Nicholas F. Centino, a writer and doctoral candidate in Chicana and Chicano Studies at UC Santa Barbara, says it's simple: The scene creates an identity for them. Not only is it different from the ranchera music of their parents, it's different from the EDM and Taylor Swift the white kids are listening to. It's something that's all their own, and, despite being more than a half-century old, it feels fresh.
Not only that but, despite popular conceptions, Latinos have been part of the scene all along. "If you look at the history of the genre, you will find that Latinas and Latinos have been die-hard rock & rollers since the early years," Centino says. The most famous, of course, was Ritchie Valens, of "La Bamba" fame. Born in the San Fernando Valley and fond of the pompadour hairstyle, he shortened his name from Valenzuela to Valens to broaden his appeal. Centino calls him, along with Buddy Holly, Elvis Presley and Jerry Lee Lewis, a founder of rockabilly -- hillbilly rock & roll, if you will. (Both Valens and Buddy Holly, while touring together, died in a plane crash in 1959.)
During the '70s and '80s, rockabilly went through a transformation; punk and goth influences changed it from the '50s do-wop sound toward the faster-paced, horror movie-inspired subgenre of psychobilly, led by The Cramps and
The Misfits The Meteors.
After a relative lull, rockabilly and psychobilly have gained speed in the L.A. area. Local indie Wild Records started in 2001 and features mostly Latino musicians. Its artists and others have performed at area rockabilly events including the Rumble on Pine Festival and Ink-N-Iron Festival in Long Beach -- as well as venues like the Moose Lodge, the Five Star and the Airliner -- before primarily Latino audiences. The men (in jean jackets) bring their women (in tight dresses) in their classic throwback cars. Everyone's tattooed from head to toe, smoking and drinking Sailor Jerry's.
"The newness of rockabilly is attractive because it goes against all the social norms of pop culture," says Johnathan Albarran Palomino, guitarist for Long Beach psychobilly band The Gunz, whose members are all in their early 20s. "Punk is getting too old, ska has stagnated, and electro is just a fad."
Rockabilly is a fairly new scene for many here, which is part of the attraction. Of course, at base it's all about the nostalgia, for the era of hot rods, pin-up girls and a Jack Kerouac type of rebellion. It's not Mom nor Dad's music from south of the border; in fact, it's a way to claim Americanness for the next generation, especially during the turbulent battle for immigration reform being fought in national politics.
Then there's the fact that the music is simply raw and energetic. It kicks ass. Bands like The Spoofs or Tres Muertos play with a take-no-prisoners attitude that their grandparents would not have recognized.

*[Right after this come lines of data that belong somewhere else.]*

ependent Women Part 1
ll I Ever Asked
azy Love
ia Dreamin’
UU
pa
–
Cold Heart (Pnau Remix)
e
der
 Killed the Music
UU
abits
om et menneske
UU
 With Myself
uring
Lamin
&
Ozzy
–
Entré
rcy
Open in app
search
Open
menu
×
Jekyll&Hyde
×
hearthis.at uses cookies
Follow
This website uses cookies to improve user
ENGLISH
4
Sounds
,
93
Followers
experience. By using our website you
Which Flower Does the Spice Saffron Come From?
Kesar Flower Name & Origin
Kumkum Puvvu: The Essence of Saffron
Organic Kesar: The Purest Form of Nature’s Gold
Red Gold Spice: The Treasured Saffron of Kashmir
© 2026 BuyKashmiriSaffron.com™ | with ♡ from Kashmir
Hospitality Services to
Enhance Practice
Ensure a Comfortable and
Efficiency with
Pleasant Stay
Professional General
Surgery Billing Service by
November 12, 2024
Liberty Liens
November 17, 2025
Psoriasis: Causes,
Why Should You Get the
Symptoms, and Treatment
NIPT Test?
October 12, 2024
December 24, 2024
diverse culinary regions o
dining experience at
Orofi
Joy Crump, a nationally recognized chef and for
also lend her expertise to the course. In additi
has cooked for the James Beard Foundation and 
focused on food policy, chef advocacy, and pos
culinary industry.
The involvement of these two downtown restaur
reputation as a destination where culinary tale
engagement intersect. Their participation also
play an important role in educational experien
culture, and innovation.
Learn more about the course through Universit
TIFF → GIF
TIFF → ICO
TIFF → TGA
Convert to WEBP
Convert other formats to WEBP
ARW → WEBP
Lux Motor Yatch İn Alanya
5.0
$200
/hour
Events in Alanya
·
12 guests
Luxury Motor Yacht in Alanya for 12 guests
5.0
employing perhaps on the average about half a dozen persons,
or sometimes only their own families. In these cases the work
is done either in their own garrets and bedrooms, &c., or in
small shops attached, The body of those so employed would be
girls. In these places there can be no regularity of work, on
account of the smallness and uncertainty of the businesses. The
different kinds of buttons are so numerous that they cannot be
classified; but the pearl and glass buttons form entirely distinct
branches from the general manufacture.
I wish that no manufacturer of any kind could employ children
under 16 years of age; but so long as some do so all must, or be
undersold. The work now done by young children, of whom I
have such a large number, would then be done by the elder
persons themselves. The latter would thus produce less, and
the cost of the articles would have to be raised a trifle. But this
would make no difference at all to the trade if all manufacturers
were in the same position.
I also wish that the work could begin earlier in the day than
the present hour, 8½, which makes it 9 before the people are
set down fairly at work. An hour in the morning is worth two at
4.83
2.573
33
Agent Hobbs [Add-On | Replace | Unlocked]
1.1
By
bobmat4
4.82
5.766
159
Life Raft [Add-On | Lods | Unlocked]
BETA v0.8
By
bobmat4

Back at the Moose Lodge, paintings of Johnny Cash, Elvis and John Lennon hang on the wall. In a way, this cramped venue feels not unlike an old high school gym where someone like Valens might have performed when he was just starting out. (Minus all the booze and the smell of weed.) The main difference is that the next Valens won't need to change his name to find mass appeal.